2008 Baseball HOF

The points are frozen, the beast is dead.

On Base Percentage if NOT really a new stat.

Heck, when you were a kid playing little league baseball, didn’t your coach yell constantly “A walk’s as good as a hit, a walk’s as good as a hit”? Even your little league coach knew that! How is it that most fans and sportswriters forget it?

Okay, that’s not ALWAYS true. In the bottom on the ninth, with two outs, a man on 3rd and your team down by one run, a walk ISN’T as good as a hit. But for a leadoff man, it’s every bit as good.

A speedy guy who bats .300 but almost never walks is frequently made the leadoff hitter. But you know what? A guy who bats .270 but works the count and gets a lot of walks may be a much BETTER choice as your leadoff hitter.
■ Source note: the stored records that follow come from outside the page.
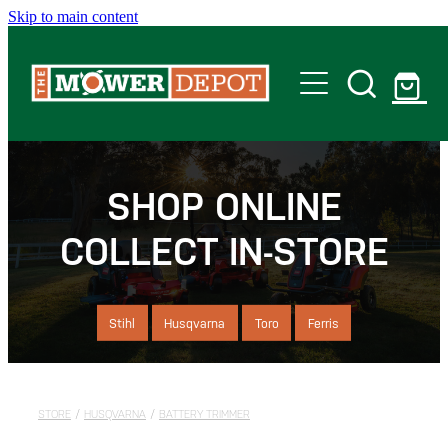
Skip to main content
Home
Shop
SHOP ONLINE
COLLECT IN-STORE
Servicing
Offers
Stihl
Husqvarna
Toro
Ferris
Locations
STORE
/
HUSQVARNA
/
BATTERY TRIMMER
Contact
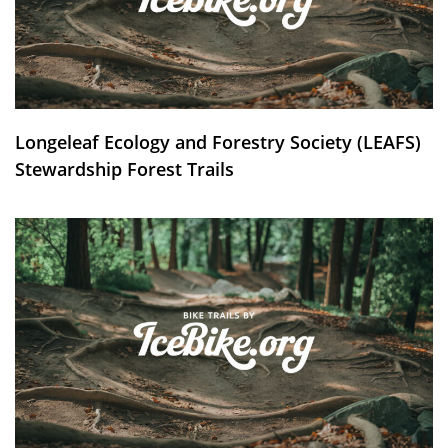
Longeleaf Ecology and Forestry Society (LEAFS)
Stewardship Forest Trails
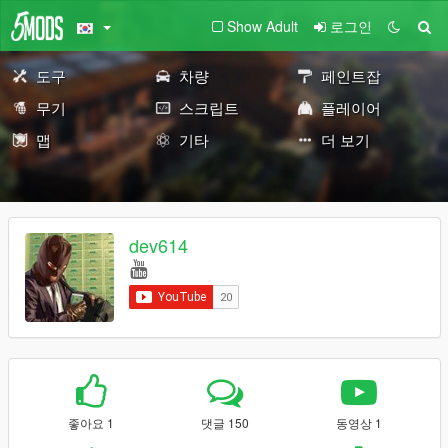
Show Adult
로그인
도구
차량
페인트잡
무기
스크립트
플레이어
맵
기타
더 보기
dev614
좋아요 1
댓글 150
동영상 1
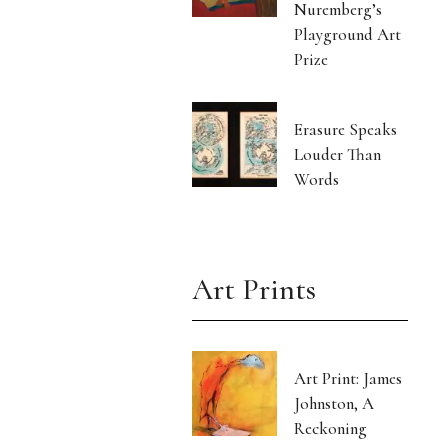
Nuremberg’s
Playground Art
Prize
Erasure Speaks
Louder Than
Words
Art Prints
Art Print: James
Johnston, A
Reckoning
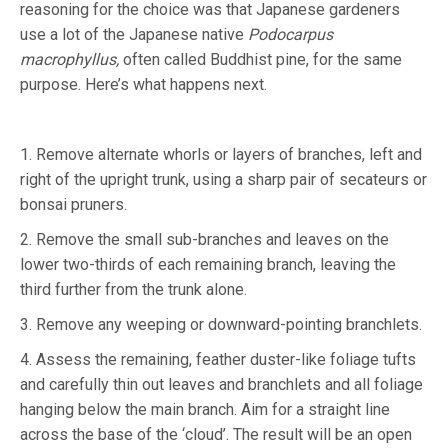
reasoning for the choice was that Japanese gardeners
use a lot of the Japanese native
Podocarpus
macrophyllus,
often called Buddhist pine, for the same
purpose. Here’s what happens next.
1. Remove alternate whorls or layers of branches, left and
right of the upright trunk, using a sharp pair of secateurs or
bonsai pruners.
2. Remove the small sub-branches and leaves on the
lower two-thirds of each remaining branch, leaving the
third further from the trunk alone.
3. Remove any weeping or downward-pointing branchlets.
4. Assess the remaining, feather duster-like foliage tufts
and carefully thin out leaves and branchlets and all foliage
hanging below the main branch. Aim for a straight line
across the base of the ‘cloud’. The result will be an open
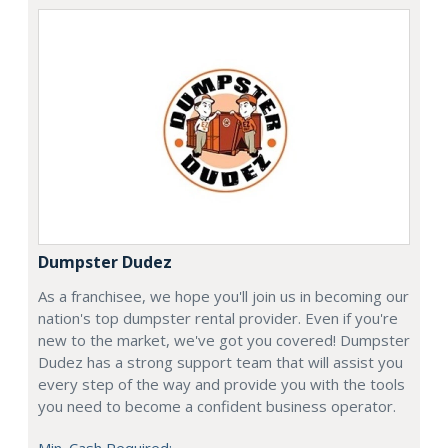
Dumpster Dudez
As a franchisee, we hope you'll join us in becoming our
nation's top dumpster rental provider. Even if you're
new to the market, we've got you covered! Dumpster
Dudez has a strong support team that will assist you
every step of the way and provide you with the tools
you need to become a confident business operator.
I agree that SOME of the “newfangled” stats used by sabremetricians are too complicated and don’t really prove what they’re supposed to. But the value of walks and the superiority of OBP to batting average is pretty simple, and ought to be obvious even to casual fans.

To really illustrate the point:

Two Hall of Fame third basemen, George Brett and Mike Schmidt.

George Brett batted .305. Mike Schmidt batted .267.

Which one was better at getting on base?

I prefer to phrase it as who was better at not making outs? Nothing is more important offensively.